_Exercise_
After finding the line containing "(三). 協助個案身心復健及學習輔導。" below, please output that line and each following one through the line containing "玖、緊急送醫及處理過程，應登記於學生健康資訊系統內及緊急", exactly as written.

_Exercise input_
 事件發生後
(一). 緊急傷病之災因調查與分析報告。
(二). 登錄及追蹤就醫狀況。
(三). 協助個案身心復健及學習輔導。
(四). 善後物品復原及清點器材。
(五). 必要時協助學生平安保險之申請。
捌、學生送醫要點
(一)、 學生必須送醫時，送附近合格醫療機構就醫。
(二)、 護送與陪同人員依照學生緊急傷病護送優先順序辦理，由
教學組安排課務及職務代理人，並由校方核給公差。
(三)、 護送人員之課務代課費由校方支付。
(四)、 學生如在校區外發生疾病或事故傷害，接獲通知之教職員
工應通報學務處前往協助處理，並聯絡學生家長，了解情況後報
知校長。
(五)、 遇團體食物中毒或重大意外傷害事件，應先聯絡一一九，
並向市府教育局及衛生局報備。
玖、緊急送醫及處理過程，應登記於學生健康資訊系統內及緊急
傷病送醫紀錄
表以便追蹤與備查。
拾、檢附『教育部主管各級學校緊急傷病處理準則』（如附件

* * *

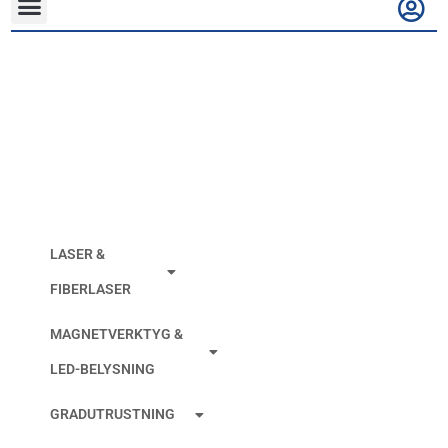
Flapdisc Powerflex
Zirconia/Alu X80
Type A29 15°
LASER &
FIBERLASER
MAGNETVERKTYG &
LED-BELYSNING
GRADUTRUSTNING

_Task solution_
(三). 協助個案身心復健及學習輔導。
(四). 善後物品復原及清點器材。
(五). 必要時協助學生平安保險之申請。
捌、學生送醫要點
(一)、 學生必須送醫時，送附近合格醫療機構就醫。
(二)、 護送與陪同人員依照學生緊急傷病護送優先順序辦理，由
教學組安排課務及職務代理人，並由校方核給公差。
(三)、 護送人員之課務代課費由校方支付。
(四)、 學生如在校區外發生疾病或事故傷害，接獲通知之教職員
工應通報學務處前往協助處理，並聯絡學生家長，了解情況後報
知校長。
(五)、 遇團體食物中毒或重大意外傷害事件，應先聯絡一一九，
並向市府教育局及衛生局報備。
玖、緊急送醫及處理過程，應登記於學生健康資訊系統內及緊急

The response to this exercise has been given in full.